CWN president Thelma Chiong, who lost her two daughters in Cebu’s earlier reported abduction, abuse and killing by some five young men, now behind bars, spoke about how it set her off her current involvement in women’s rights, campaigning not only locally but nationally as well. CWN secretary and University of the Philippines Cebu professor Portia Dacalos spoke out on her role in promoting women’s rights at UP. Board Member Madrileña dela Cerna, a fellow Cebu Daily News columnist, shared more of her opinions and activities in the Women’s Movement, as did CWN’s Fe Cabatingan with her longtime involvement in the subject at the Department of Social Welfare and Development from which she has retired. So too, with CWN member Frohnie Cagalitan, a Southwestern University professor dealing with her students and colleagues.
Speaking of Cebuana Trailblazers, educator and The Freeman newspaper columnist Eladio Dioko paid tribute to the late Cebuana Traiblazer Josefina “Inday Pining” Rivera Gullas on her 107th birth anniversary last March 9th. Her picture appears on the front of the 3rd edition deck of 100 Heritage Cards of Cebuana Trailblazers exhibited and available during the exhibit from March 1 to March 10 at the Ayala Art Center. Dr. Dioko’s column, as well as her card in the deck of cards, write at length about her achievements. A lengthy personal remembrance of her and her life written by her son, former congressman and one of the top movers in the Gullas’ University of the Visayas, Jose “Dodong” Gullas, also appeared in The Freeman last Monday, March 12th. Personally, I had the privilege of meeting her years ago during a business visit.

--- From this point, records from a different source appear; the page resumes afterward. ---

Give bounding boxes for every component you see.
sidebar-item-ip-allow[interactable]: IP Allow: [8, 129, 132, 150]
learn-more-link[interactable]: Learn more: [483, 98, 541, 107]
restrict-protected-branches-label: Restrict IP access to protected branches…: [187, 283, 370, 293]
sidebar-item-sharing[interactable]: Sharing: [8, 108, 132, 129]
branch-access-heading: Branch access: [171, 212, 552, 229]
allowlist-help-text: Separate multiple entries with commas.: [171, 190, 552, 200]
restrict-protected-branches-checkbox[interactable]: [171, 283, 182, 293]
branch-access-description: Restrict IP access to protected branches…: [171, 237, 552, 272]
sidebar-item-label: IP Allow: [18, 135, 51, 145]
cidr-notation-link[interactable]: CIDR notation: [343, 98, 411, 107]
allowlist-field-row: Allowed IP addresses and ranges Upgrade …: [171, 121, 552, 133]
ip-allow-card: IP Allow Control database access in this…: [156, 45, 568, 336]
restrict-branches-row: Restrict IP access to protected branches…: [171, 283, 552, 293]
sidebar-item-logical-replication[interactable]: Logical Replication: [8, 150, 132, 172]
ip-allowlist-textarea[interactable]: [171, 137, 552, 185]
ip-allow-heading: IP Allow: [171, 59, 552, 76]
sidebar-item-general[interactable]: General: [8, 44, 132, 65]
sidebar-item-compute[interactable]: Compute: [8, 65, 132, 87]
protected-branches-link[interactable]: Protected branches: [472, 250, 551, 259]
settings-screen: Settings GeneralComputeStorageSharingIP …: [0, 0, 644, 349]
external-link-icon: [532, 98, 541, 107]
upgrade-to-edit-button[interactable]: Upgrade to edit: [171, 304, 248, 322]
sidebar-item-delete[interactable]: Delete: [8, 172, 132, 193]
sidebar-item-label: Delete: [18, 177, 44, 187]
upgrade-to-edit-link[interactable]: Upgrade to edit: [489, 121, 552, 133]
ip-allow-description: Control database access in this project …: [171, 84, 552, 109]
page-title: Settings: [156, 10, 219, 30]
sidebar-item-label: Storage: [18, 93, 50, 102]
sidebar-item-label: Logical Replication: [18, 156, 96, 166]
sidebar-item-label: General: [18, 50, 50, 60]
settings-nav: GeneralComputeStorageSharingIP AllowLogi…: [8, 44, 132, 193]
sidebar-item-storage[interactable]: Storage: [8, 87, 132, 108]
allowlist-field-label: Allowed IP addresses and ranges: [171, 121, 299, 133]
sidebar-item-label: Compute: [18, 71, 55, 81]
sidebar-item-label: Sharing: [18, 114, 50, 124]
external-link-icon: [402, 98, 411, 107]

This leads me on to other significant dates this month. March 15th is historically “The Ides of March,” a fateful date for the great Roman general Caesar. Earlier, March 11th marked the first anniversary of the disastrous earthquake that hit Japan and wiped away life, property, towns and cities. What a date are the following: 3/11/11, the day 11 reminding me of another fateful date, 9/11/01, marking the bombing of the Twin Towers in New York City. Then last Wednesday, March 14th this year, another earthquake of 6.8 intensity this time, hit Japan. Tomorrow, the 17th, marks the death anniversary of the late president Ramon Magsaysay when his plane crashed into our Mt. Manunggal and we lost the best President we ever had. With me standing by on board at dyRC while all announcers were in the field following up the case, I was able to first report on air the initial discovery of the wreck from a call by barangay captain Nuyad of the place.
Let me share with you next week reports on our Girl Scout and Zonta I activities this week. For now, I have just learned of three who have passed on, moved on, actually to the next life: high school and Cebu Normal School classmate, co-graduate and best friend, Inocencia Momongan Tudtud; Jesus Lazaro Meca, husband of our past Cebu Girl Scout Council executive director Tita Meca; and Edgardo Olivares, husband of a dynamic dyRC broadcaster Ninez Cacho before she married him. Do remember them in your prayers.